Bringing all these elements together is what caused Wayne State’s enrollment increase, she said.
“The entire campus came together around the strategic enrollment plan,” she said. “We did it based on our strengths and who we are as an institution. That’s really why we turned the tide.”
She’s quick to point out that these kinds of results aren’t just caused by one person. She said the college’s deans, faculty and staff go above and beyond in providing a personal and impactful education. For example, she said an alumna spoke at a recent event about a college dean who helped her get to class in the middle of a snowstorm.
“I’ve worked at bigger schools, and you don’t see that like you do at Wayne State College,” she said. “Our faculty really care about those students, and they know what’s going on in their lives. They want to help them be successful, and that’s huge.”

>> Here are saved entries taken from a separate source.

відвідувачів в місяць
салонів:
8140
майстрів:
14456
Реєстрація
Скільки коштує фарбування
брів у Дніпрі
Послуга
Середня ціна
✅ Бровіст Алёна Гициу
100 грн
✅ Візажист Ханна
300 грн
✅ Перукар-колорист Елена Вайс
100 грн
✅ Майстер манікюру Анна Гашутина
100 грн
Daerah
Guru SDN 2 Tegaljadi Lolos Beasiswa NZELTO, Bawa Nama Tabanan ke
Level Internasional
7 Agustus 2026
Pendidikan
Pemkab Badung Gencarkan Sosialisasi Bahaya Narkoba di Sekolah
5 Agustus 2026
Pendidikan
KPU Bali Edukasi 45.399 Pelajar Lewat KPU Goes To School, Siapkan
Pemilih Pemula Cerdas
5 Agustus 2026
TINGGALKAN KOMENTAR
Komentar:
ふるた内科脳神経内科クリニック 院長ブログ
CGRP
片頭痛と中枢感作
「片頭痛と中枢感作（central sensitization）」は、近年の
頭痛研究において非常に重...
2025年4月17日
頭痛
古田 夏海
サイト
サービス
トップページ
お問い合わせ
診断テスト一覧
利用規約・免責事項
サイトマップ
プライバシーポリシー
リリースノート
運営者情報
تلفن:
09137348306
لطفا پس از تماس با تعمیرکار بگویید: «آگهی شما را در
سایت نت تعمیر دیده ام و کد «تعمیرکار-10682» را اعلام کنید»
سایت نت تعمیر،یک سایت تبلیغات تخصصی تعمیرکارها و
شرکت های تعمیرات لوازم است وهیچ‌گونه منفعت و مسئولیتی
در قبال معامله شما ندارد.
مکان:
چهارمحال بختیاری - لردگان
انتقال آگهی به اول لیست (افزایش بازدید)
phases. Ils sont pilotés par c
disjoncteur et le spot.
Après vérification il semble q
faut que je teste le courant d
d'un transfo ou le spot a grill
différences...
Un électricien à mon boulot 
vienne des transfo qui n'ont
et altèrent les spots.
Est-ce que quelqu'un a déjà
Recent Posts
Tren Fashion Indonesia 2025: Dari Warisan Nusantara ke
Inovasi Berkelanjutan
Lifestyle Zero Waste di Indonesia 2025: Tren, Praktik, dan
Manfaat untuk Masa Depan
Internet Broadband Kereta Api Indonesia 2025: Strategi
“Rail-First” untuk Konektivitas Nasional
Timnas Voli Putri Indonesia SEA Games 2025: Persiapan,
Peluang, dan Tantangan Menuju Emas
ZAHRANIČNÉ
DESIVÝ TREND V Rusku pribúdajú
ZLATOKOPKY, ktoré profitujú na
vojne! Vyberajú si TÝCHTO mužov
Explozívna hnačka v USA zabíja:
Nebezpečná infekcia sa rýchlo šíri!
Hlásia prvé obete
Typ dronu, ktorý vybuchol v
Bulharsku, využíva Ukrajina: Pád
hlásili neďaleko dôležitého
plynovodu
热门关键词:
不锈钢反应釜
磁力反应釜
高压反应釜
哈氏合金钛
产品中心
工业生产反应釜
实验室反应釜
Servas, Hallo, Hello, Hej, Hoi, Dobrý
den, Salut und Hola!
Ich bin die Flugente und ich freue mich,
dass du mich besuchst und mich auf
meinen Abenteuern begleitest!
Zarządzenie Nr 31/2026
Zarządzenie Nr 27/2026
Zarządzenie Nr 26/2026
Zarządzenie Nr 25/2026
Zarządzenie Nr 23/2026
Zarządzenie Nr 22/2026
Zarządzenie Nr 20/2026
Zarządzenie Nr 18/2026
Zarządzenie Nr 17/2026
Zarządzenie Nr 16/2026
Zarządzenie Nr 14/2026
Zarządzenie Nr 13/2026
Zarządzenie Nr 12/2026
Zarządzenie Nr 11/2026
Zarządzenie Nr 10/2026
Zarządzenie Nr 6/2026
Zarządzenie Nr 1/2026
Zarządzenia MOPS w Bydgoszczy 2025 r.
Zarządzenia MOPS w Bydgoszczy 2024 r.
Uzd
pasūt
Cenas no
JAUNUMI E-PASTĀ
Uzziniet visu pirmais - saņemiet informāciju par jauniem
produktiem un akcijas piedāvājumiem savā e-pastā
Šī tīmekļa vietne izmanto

After this notable year, Rames said the next step for the college is to stabilize numbers moving forward and stay focused on a plan built around excellent academics.
“Those are big numbers for us,” she said. “Institutions build, build, build, but you have to start with academic programs, and then you build facilities to match that.”
Rames believes her team will help Wayne State see its mission through, both on campus and in the region.
“It’s about surrounding yourself with great people who really care about this institution and our mission, and rallying around what we’re trying to accomplish and the work we do with students,” she said. “I really believe in this team and the work we’re doing for Northeast Nebraska and the state.”